Histoire
Quand on évoque les momies, on imagine souvent des personnages enveloppés de bandelettes, retirés de sarcophages en Égypte — des figures pharaoniques, desséchées, parfois associées à des malédictions. Rarement viennent à l’esprit les moines bouddhistes japonais, assis en position du lotus, figés dans une momification active qui dure plusieurs siècles.
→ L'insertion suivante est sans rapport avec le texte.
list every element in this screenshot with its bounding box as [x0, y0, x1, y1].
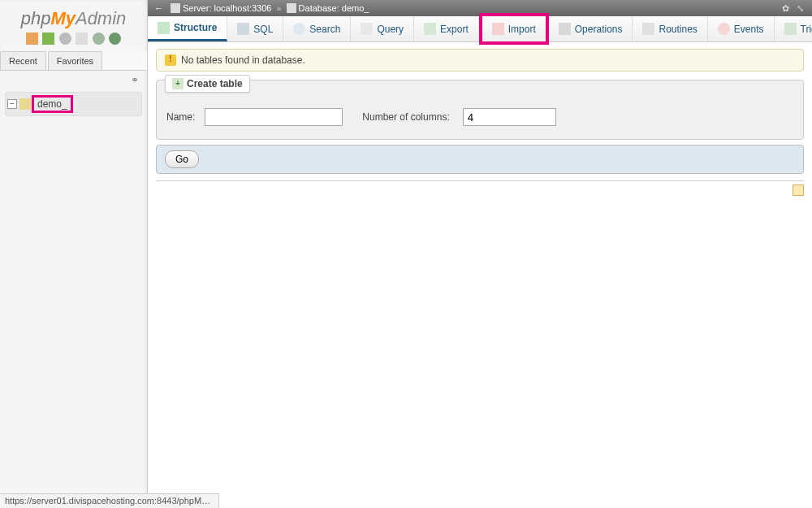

Cette forme singulière de mummification auto-imposée fut pratiquée par les membres du Shingon, une secte ascétique et nondoctrinale née durant la période Heian (794-1185) au Japon. Ce courant s’appuie sur une fusion entre l’animisme shintoïste et le bouddhisme importé de Chine. Les moines Shingon suivaient les enseignements du Shugendō, un ensemble de traditions mystiques décrites comme une synthèse de rites, comparable à certaines pratiques d’embaumement en Égypte antique, mais avec une approche radicalement différente. Ici, la momification se réalise de son vivant, grâce à une discipline rigoureuse où le corps est progressivement préparé à la dessication.
Cette pratique, connue sous le nom de sokushinbutsu, ne nécessitait pas d’extraction d’organes et fut interdite à la fin du XIXe siècle, jugée trop cruelle et assimilée à un suicide par les autorités japonaises.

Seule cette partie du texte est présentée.